A epidemia do HIV/Aids na Colômbia se mantém concentrada em populações de maior vulnerabilidade, particularmente em homens que fazem sexo com homens e em mulheres transgênero.

Durante o ano 2014 tem sim notificado 10.094 pessoas com HIV/Aids, dos quais o 74,43% foram homens e um 25,57 foram mulheres. Do total destes casos, o 98,9% corresponde a transmissão sexual e, segundo o grupo etário, O grupo populacional mais afetado no ano 2014 foi o grupo de 25 a 34 anos com 34,11% do total das pessoas notificadas, seguido pelo grupo de 15 a 24 anos com o 22,13%.
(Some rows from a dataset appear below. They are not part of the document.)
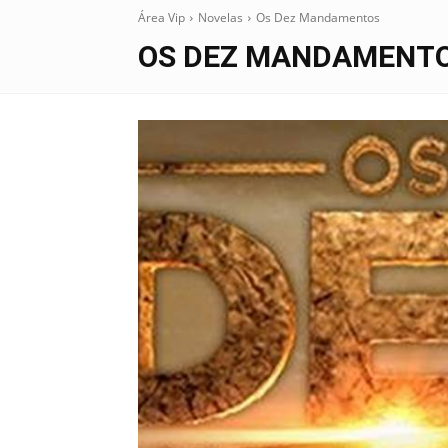
Área Vip
Novelas
Os Dez Mandamentos
OS DEZ MANDAMENT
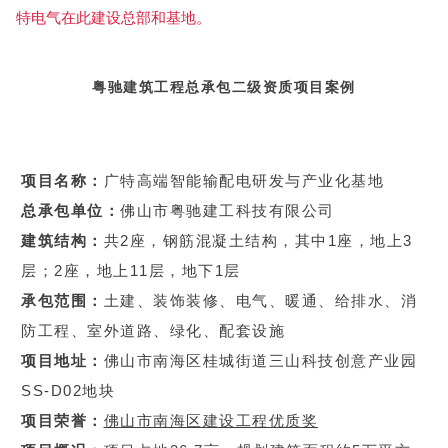
特电气在此建设总部和基地。
粤驰建筑工程总承包二级资质项目案例
项目名称：
广特高端智能输配电研发与产业化基地
总承包单位：
佛山市粤驰建工科技有限公司
建筑结构：
共2座，钢筋混凝土结构，其中1座，地上3
层；2座，地上11层，地下1层
承包范围：
土建、装饰装修、电气、暖通、给排水、
消
防工程、
室外道路、绿化、配套设施
项目地址：
佛山市南海区桂城街道三山科技创意产业园
SS-D02地块
项目荣誉：
佛山市南海区建设工程优质奖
Ante tal situação o país tem se comprometido para o ano 2020, como as metas 90-90-90, o que significa que devem se diagnosticar pelo menos uns 90% dos casos estimados a efeito de pôr pelo menos um 90% dos mesmos antecipadamente em tratamento e conseguir a diminuição da carga viral em pelo menos uns 90% deles. Com o cumprimento destas metas, Não só estará se melhorando a qualidade e a sua expectativa de vida das pessoas infectadas, mas também se conseguirá cortar a cadeia de transmissão do HIV. Por isso mesmo, hoje se fala de prevenção combinada, onde a camisinha continua sendo a ferramenta mais eficaz para prevenir a transmissão do vírus; Mas se a isto somamos o fato de que as pessoas que vivem com o vírus sejam diagnosticadas antecipadamente e sejam tratadas oportuna e adequadamente, poderia se reduzir de forma significativa a probabilidade de transmitir a infecção e potenciar ação preventiva

Colômbia contar com o decreto 1543 que regulamenta o trato da infecção pelo vírus da imunodeficiência humana (HIV) e o síndrome de imunodeficiência adquirida (AIDS) E outras infecções sexualmente transmissíveis (IST).
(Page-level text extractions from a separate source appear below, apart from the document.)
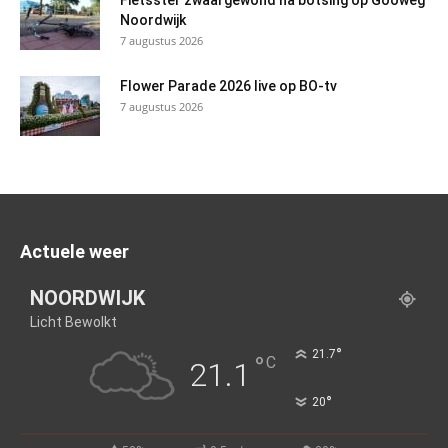
Fietsster zwaargewond na botsing op Gooweg
Noordwijk
7 augustus 2026
Flower Parade 2026 live op BO-tv
7 augustus 2026
Actuele weer
NOORDWIJK
Licht Bewolkt
°
21.7
°
C
21.1
°
20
A Conta de Alto Custo lançou um livro, que leva como título “Situação do HIV AIDS na Colômbia 2018”, em que se analisa qual é o atual cenário desta doença no país. Um documento de livre acesso que, além disso, dar dicas sobre como se concentram em tratam os casos de HIV na Colômbia

Segundo o relatório, para o ano 2018 na Colômbia reportaram-se 95.745 casos de HIV, dos quais 78.228 usavam terapia antirretroviral (82%) e destes 50.373 tinha supressão viral (64%). Um indicador que presumeQue ainda devem ser feitos maiores esforços se querem alcançar a meta 90-90-90 que tem foi estabelecida por ONUSIDA para 2030.
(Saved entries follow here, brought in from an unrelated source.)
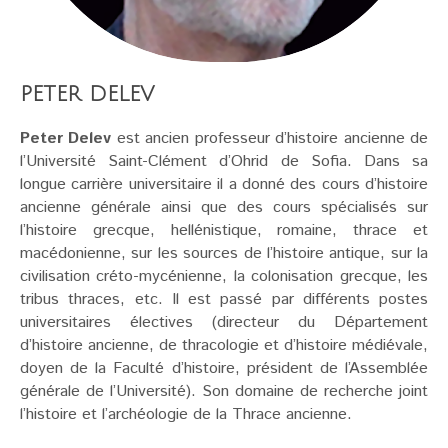
PETER DELEV
Peter Delev
est ancien professeur d’histoire ancienne de
l’Université Saint-Clément d’Ohrid de Sofia. Dans sa
longue carrière universitaire il a donné des cours d’histoire
ancienne générale ainsi que des cours spécialisés sur
l’histoire grecque, hellénistique, romaine, thrace et
macédonienne, sur les sources de l’histoire antique, sur la
civilisation créto-mycénienne, la colonisation grecque, les
tribus thraces, etc. Il est passé par différents postes
universitaires électives (directeur du Département
d’histoire ancienne, de thracologie et d’histoire médiévale,
doyen de la Faculté d’histoire, président de l’Assemblée
générale de l’Université). Son domaine de recherche joint
l’histoire et l’archéologie de la Thrace ancienne.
(diagnosticar pelo menos um 90% das pessoas que vivem com HIV, oferecendo tratamento antirretroviral pelo menos ao 90% dos diagnosticados, e alcançar a indetectabilidade do vírus pelo menos um 90% das pessoas tratadas).

O Estado Providência serviços e/ou medicamentos de forma gratuita para as pessoas que vivem com HIV residentes legalmente na Colômbia. Realmente ainda se apresentam situações de desabastecimento e demora em serviços, mas faz parte do exercício do sistema de saúde colombiano que trabalha de forma bem distinta ao resto da região. Na prevenção em algumas cidades se executa o projeto do Fundo Mundial, mas Colômbia atualmente não tem uma campanha visível de prevenção, se faz a nível dos municípios ou é realizada pela sociedade civil como trabalho em HIV.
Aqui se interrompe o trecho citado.